[EXTRACTED MATERIAL Boundary: Start]

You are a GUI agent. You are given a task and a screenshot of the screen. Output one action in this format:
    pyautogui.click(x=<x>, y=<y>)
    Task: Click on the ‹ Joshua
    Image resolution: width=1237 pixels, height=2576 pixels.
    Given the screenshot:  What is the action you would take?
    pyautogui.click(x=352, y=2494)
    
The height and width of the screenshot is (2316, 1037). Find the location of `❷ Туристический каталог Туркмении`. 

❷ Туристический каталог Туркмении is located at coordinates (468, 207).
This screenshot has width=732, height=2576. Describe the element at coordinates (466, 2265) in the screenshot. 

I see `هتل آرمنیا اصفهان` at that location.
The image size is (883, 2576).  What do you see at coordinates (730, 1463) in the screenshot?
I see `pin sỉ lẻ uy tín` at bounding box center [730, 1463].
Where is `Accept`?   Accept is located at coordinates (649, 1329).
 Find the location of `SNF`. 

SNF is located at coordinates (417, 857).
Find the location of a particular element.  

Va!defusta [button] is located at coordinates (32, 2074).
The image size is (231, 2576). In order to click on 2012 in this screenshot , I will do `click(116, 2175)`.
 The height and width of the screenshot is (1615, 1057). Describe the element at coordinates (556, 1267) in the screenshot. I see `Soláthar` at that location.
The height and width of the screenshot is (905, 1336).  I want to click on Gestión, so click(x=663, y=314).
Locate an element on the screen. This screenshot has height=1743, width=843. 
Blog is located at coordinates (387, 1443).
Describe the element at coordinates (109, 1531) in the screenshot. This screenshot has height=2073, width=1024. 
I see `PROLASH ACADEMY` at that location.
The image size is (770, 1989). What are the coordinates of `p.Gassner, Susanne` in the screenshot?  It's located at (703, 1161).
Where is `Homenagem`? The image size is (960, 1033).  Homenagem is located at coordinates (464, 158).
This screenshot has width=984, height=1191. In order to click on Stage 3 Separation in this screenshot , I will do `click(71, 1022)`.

[EXTRACTED MATERIAL Boundary: End]

GOAL OF THE EXERCISE:
Reproduce the line containing "Task: Click on the ‹ Joshua" and every line after it. Stop at the last line of the records, and add nothing.

ANSWER TO THIS EXERCISE:
    Task: Click on the ‹ Joshua
    Image resolution: width=1237 pixels, height=2576 pixels.
    Given the screenshot:  What is the action you would take?
    pyautogui.click(x=352, y=2494)
    
The height and width of the screenshot is (2316, 1037). Find the location of `❷ Туристический каталог Туркмении`. 

❷ Туристический каталог Туркмении is located at coordinates (468, 207).
This screenshot has width=732, height=2576. Describe the element at coordinates (466, 2265) in the screenshot. 

I see `هتل آرمنیا اصفهان` at that location.
The image size is (883, 2576).  What do you see at coordinates (730, 1463) in the screenshot?
I see `pin sỉ lẻ uy tín` at bounding box center [730, 1463].
Where is `Accept`?   Accept is located at coordinates (649, 1329).
 Find the location of `SNF`. 

SNF is located at coordinates (417, 857).
Find the location of a particular element.  

Va!defusta [button] is located at coordinates (32, 2074).
The image size is (231, 2576). In order to click on 2012 in this screenshot , I will do `click(116, 2175)`.
 The height and width of the screenshot is (1615, 1057). Describe the element at coordinates (556, 1267) in the screenshot. I see `Soláthar` at that location.
The height and width of the screenshot is (905, 1336).  I want to click on Gestión, so click(x=663, y=314).
Locate an element on the screen. This screenshot has height=1743, width=843. 
Blog is located at coordinates (387, 1443).
Describe the element at coordinates (109, 1531) in the screenshot. This screenshot has height=2073, width=1024. 
I see `PROLASH ACADEMY` at that location.
The image size is (770, 1989). What are the coordinates of `p.Gassner, Susanne` in the screenshot?  It's located at (703, 1161).
Where is `Homenagem`? The image size is (960, 1033).  Homenagem is located at coordinates (464, 158).
This screenshot has width=984, height=1191. In order to click on Stage 3 Separation in this screenshot , I will do `click(71, 1022)`.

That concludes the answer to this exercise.